What the task asks:
Copy each line of the records that holds the string "hair".

Document structure recognition data:
————————

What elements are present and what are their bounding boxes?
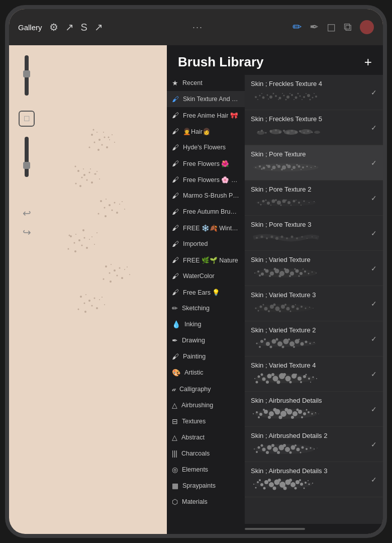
svg-point-309 bbox=[301, 416, 303, 418]
sidebar-item-free-autumn[interactable]: 🖌 Free Autumn Brushes… bbox=[167, 204, 245, 220]
sidebar-item-free-flowers2[interactable]: 🖌 Free Flowers 🌸 V.2 bbox=[167, 171, 245, 188]
svg-point-360 bbox=[304, 488, 305, 489]
brush-icon-8: 🖌 bbox=[172, 208, 179, 216]
select-icon[interactable]: S bbox=[81, 22, 87, 33]
sidebar-item-recent[interactable]: ★ Recent bbox=[167, 75, 245, 91]
sidebar-item-skin-texture[interactable]: 🖌 Skin Texture And Por… bbox=[167, 91, 245, 107]
materials-icon: ⬡ bbox=[172, 498, 178, 506]
canvas-tool[interactable]: ☐ bbox=[19, 111, 35, 127]
smudge-tool[interactable]: ✒ bbox=[310, 21, 319, 34]
svg-point-130 bbox=[307, 130, 309, 132]
svg-point-318 bbox=[285, 447, 290, 452]
brush-item-varied-texture2[interactable]: Skin ; Varied Texture 2 bbox=[245, 321, 383, 356]
sidebar-item-textures[interactable]: ⊟ Textures bbox=[167, 413, 245, 429]
undo-button[interactable]: ↩ bbox=[23, 207, 31, 219]
sidebar-item-calligraphy[interactable]: 𝒶 Calligraphy bbox=[167, 381, 245, 397]
svg-point-333 bbox=[295, 444, 297, 446]
sidebar-item-label: Free Flowers 🌸 V.2 bbox=[183, 176, 240, 184]
sidebar-item-abstract[interactable]: △ Abstract bbox=[167, 429, 245, 445]
svg-point-48 bbox=[75, 234, 76, 235]
brush-item-airbrushed3[interactable]: Skin ; Airbrushed Details 3 bbox=[245, 462, 383, 497]
layers-tool[interactable]: ⧉ bbox=[344, 21, 352, 34]
gallery-button[interactable]: Gallery bbox=[18, 23, 42, 32]
sidebar-item-artistic[interactable]: 🎨 Artistic bbox=[167, 365, 245, 381]
svg-point-324 bbox=[314, 448, 315, 449]
svg-point-267 bbox=[285, 376, 291, 382]
sidebar-item-inking[interactable]: 💧 Inking bbox=[167, 316, 245, 332]
brush-item-pore-texture2[interactable]: Skin ; Pore Texture 2 bbox=[245, 180, 383, 216]
svg-point-354 bbox=[273, 487, 276, 490]
svg-point-145 bbox=[311, 167, 312, 168]
svg-point-243 bbox=[272, 339, 276, 344]
sidebar-item-airbrushing[interactable]: △ Airbrushing bbox=[167, 397, 245, 413]
svg-point-45 bbox=[89, 239, 90, 240]
brush-name: Skin ; Varied Texture 2 bbox=[251, 326, 367, 334]
sidebar-item-drawing[interactable]: ✒ Drawing bbox=[167, 332, 245, 348]
svg-point-55 bbox=[69, 235, 70, 236]
svg-point-184 bbox=[286, 237, 288, 239]
svg-point-190 bbox=[316, 237, 317, 238]
sidebar-item-label: Painting bbox=[183, 353, 206, 360]
svg-point-187 bbox=[302, 236, 303, 238]
sidebar-item-free-ears[interactable]: 🖌 Free Ears 💡 bbox=[167, 284, 245, 300]
svg-point-116 bbox=[300, 129, 312, 134]
svg-point-358 bbox=[295, 487, 297, 490]
sidebar-item-sketching[interactable]: ✏ Sketching bbox=[167, 300, 245, 316]
sidebar-item-hair[interactable]: 🖌 🧑‍🦱Hair👩 bbox=[167, 123, 245, 139]
sidebar-item-elements[interactable]: ◎ Elements bbox=[167, 462, 245, 478]
sidebar-item-spraypaints[interactable]: ▦ Spraypaints bbox=[167, 478, 245, 494]
color-picker[interactable] bbox=[360, 20, 374, 34]
svg-point-348 bbox=[309, 484, 310, 485]
svg-point-95 bbox=[303, 96, 305, 98]
svg-point-219 bbox=[260, 306, 262, 308]
more-menu[interactable]: ··· bbox=[192, 22, 203, 33]
brush-info: Skin ; Varied Texture 3 bbox=[251, 291, 367, 316]
brush-check-icon: ✓ bbox=[371, 88, 377, 97]
brush-info: Skin ; Airbrushed Details 2 bbox=[251, 432, 367, 457]
brush-item-freckles5[interactable]: Skin ; Freckles Texture 5 bbox=[245, 110, 383, 145]
brush-item-pore-texture[interactable]: Skin ; Pore Texture bbox=[245, 145, 383, 180]
brush-item-varied-texture4[interactable]: Skin ; Varied Texture 4 bbox=[245, 356, 383, 392]
svg-point-136 bbox=[267, 165, 270, 168]
move-icon[interactable]: ↗ bbox=[94, 21, 103, 33]
sidebar-item-hydes-flowers[interactable]: 🖌 Hyde's Flowers bbox=[167, 139, 245, 155]
add-brush-button[interactable]: + bbox=[364, 54, 372, 70]
opacity-slider[interactable] bbox=[25, 137, 29, 177]
brush-item-varied-texture3[interactable]: Skin ; Varied Texture 3 bbox=[245, 286, 383, 321]
sidebar-item-watercolor[interactable]: 🖌 WaterColor bbox=[167, 268, 245, 284]
sidebar-item-charcoals[interactable]: ||| Charcoals bbox=[167, 445, 245, 462]
sidebar-item-materials[interactable]: ⬡ Materials bbox=[167, 494, 245, 510]
svg-point-242 bbox=[266, 342, 270, 346]
svg-point-280 bbox=[289, 381, 292, 384]
brush-item-freckles4[interactable]: Skin ; Freckles Texture 4 bbox=[245, 75, 383, 110]
brush-size-slider[interactable] bbox=[25, 55, 29, 96]
spraypaints-icon: ▦ bbox=[172, 482, 178, 490]
sidebar-item-painting[interactable]: 🖌 Painting bbox=[167, 348, 245, 365]
svg-point-328 bbox=[266, 451, 269, 454]
svg-point-246 bbox=[289, 341, 295, 346]
brush-item-airbrushed[interactable]: Skin ; Airbrushed Details bbox=[245, 392, 383, 427]
svg-point-93 bbox=[295, 97, 298, 99]
brush-icon-9: 🖌 bbox=[172, 224, 179, 232]
pen-tool[interactable]: ✏ bbox=[292, 21, 302, 34]
transform-icon[interactable]: ↗ bbox=[65, 21, 74, 33]
svg-point-164 bbox=[293, 200, 296, 203]
sidebar-item-anime-hair[interactable]: 🖌 Free Anime Hair 🎀 bbox=[167, 107, 245, 123]
svg-point-167 bbox=[309, 202, 310, 203]
eraser-tool[interactable]: ◻ bbox=[327, 21, 336, 34]
sidebar-item-marmo[interactable]: 🖌 Marmo S-Brush Pack bbox=[167, 188, 245, 204]
opacity-thumb[interactable] bbox=[23, 162, 30, 169]
brush-item-airbrushed2[interactable]: Skin ; Airbrushed Details 2 bbox=[245, 427, 383, 462]
svg-point-154 bbox=[297, 164, 298, 166]
brush-size-thumb[interactable] bbox=[23, 70, 30, 77]
sidebar-item-free-flowers[interactable]: 🖌 Free Flowers 🌺 bbox=[167, 155, 245, 171]
sidebar-item-imported[interactable]: 🖌 Imported bbox=[167, 236, 245, 252]
sidebar-item-free-winter[interactable]: 🖌 FREE ❄️🍂 Winter N… bbox=[167, 220, 245, 236]
wrench-icon[interactable]: ⚙ bbox=[49, 21, 58, 33]
sidebar-item-free-nature[interactable]: 🖌 FREE 🌿🌱 Nature bbox=[167, 252, 245, 268]
redo-button[interactable]: ↪ bbox=[23, 226, 31, 238]
brush-item-varied-texture[interactable]: Skin ; Varied Texture bbox=[245, 251, 383, 286]
brush-icon-2: 🖌 bbox=[172, 111, 179, 119]
svg-point-165 bbox=[298, 202, 300, 204]
brush-item-pore-texture3[interactable]: Skin ; Pore Texture 3 bbox=[245, 216, 383, 251]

————————

Finished task:
sidebar-item-hair[interactable]: 🖌 🧑‍🦱Hair👩 bbox=[167, 123, 245, 139]
sidebar-item-anime-hair[interactable]: 🖌 Free Anime Hair 🎀 bbox=[167, 107, 245, 123]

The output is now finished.